El proceso de publicación y actualización de consultas ha sido optimizado para equilibrar la experiencia de desarrollo del equipo con la estabilidad del paquete publicado. A través de un procedimiento bien establecido, el equipo puede abrir solicitudes de incorporación de cambios para nuevas consultas, realizar pruebas unitarias y publicar actualizaciones en el GCR de manera más eficiente.
Las consultas personalizadas que se desarrollan cubren patrones específicos de GitHub que no están en el paquete de consulta predeterminado. Estas van desde la identificación de API de alto riesgo en el código hasta la verificación de métodos de autorización en definiciones de API REST. También se utilizan con fines educativos, proporcionando alertas informativas a los desarrolladores sin bloquear las solicitudes de cambios.

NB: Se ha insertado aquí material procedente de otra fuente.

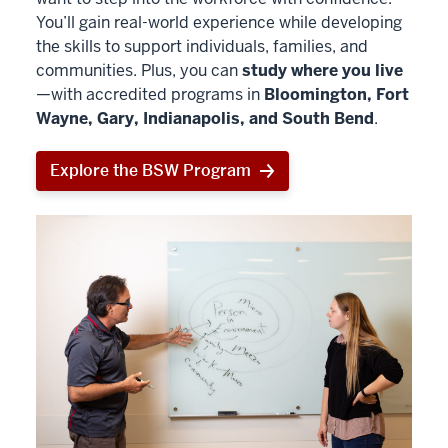
You’ll gain real-world experience while developing
the skills to support individuals, families, and
communities. Plus, you can
study where you live
—with accredited programs in
Bloomington, Fort
Wayne, Gary, Indianapolis, and South Bend
.
Explore the BSW Program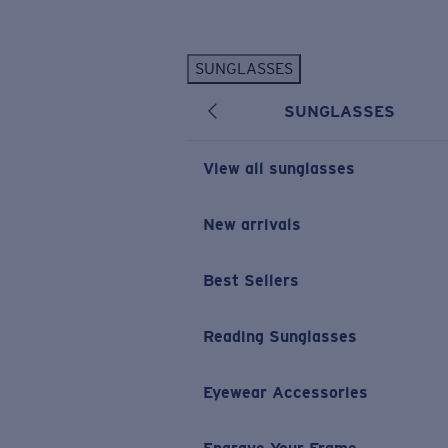
Skip to main content
SUNGLASSES
POPULAR SEARCHES
SUNGLASSES
Personalized Sunglasses
New
Sunglasses Best Sellers
View all sunglasses
Prescription Sunglasses
Sunglasses New Arrivals
New arrivals
USEFUL LINKS
Best Sellers
Replacement Lenses
Warranty & Repair
Reading Sunglasses
Prescription Eyewear
Eyewear Accessories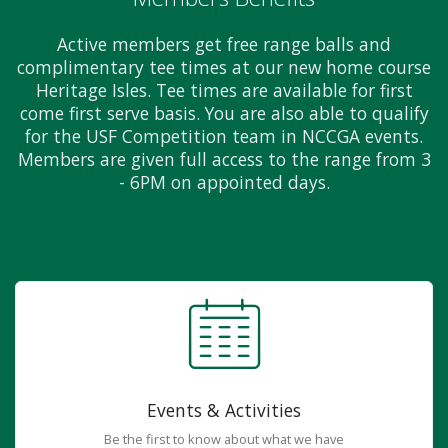
Active members get free range balls and
complimentary tee times at our new home course
Heritage Isles. Tee times are available for first
come first serve basis. You are also able to qualify
for the USF Competition team in NCCGA events.
Members are given full access to the range from 3
- 6PM on appointed days.
Events & Activities
Be the first to know about what we have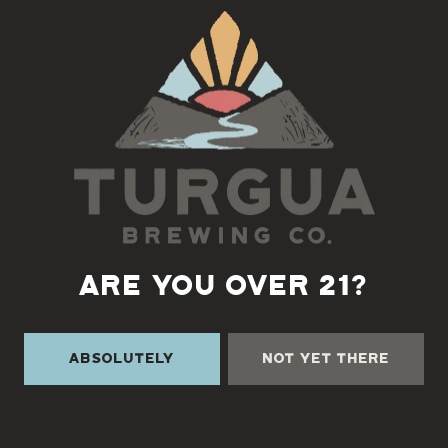
Back to all events
ARE YOU OVER 21?
Absolutely
Not Yet There
TURGUA ON THE CREEK
3131 Cane Creek Rd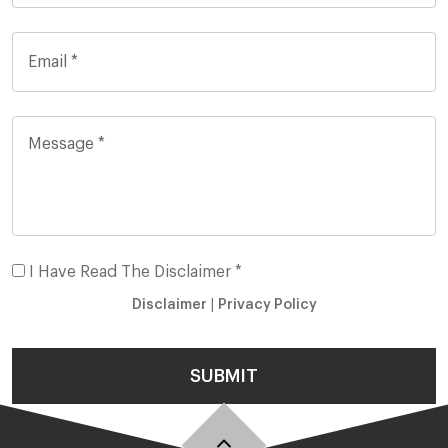
I Have Read The Disclaimer *
Disclaimer
|
Privacy Policy
SUBMIT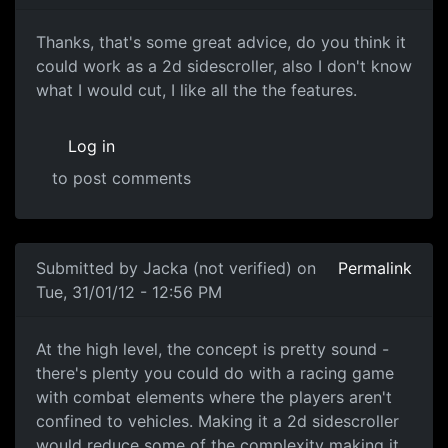
Thanks, that's some great
Thanks, that's some great advice, do you think it
could work as a 2d sidescroller, also I don't know
what I would cut, I like all the the features.
Log in
to post comments
In reply to
Wow, that's a lot of info! I
by
Anonymous (not v
Submitted by
Jacka (not verified)
on
Permalink
Tue, 31/01/12 - 12:56 PM
At the high level, the
At the high level, the concept is pretty sound -
there's plenty you could do with a racing game
with combat elements where the players aren't
confined to vehicles. Making it a 2d sidescroller
would reduce some of the complexity making it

Finalmente, la capacidad de GitHub para realizar análisis de variantes con CodeQL refuerza su compromiso con la seguridad proactiva. Esto permite identificar vulnerabilidades potenciales y patrones de código inseguros, proporcionándolos para su análisis por parte de ingenieros de seguridad. En conclusión, CodeQL se ha convertido en un recurso esencial para el equipo de seguridad de productos de GitHub, no solo permitiendo la detección de vulnerabilidades, sino también facilitando un proceso completo de revisión de seguridad desde las etapas iniciales del desarrollo.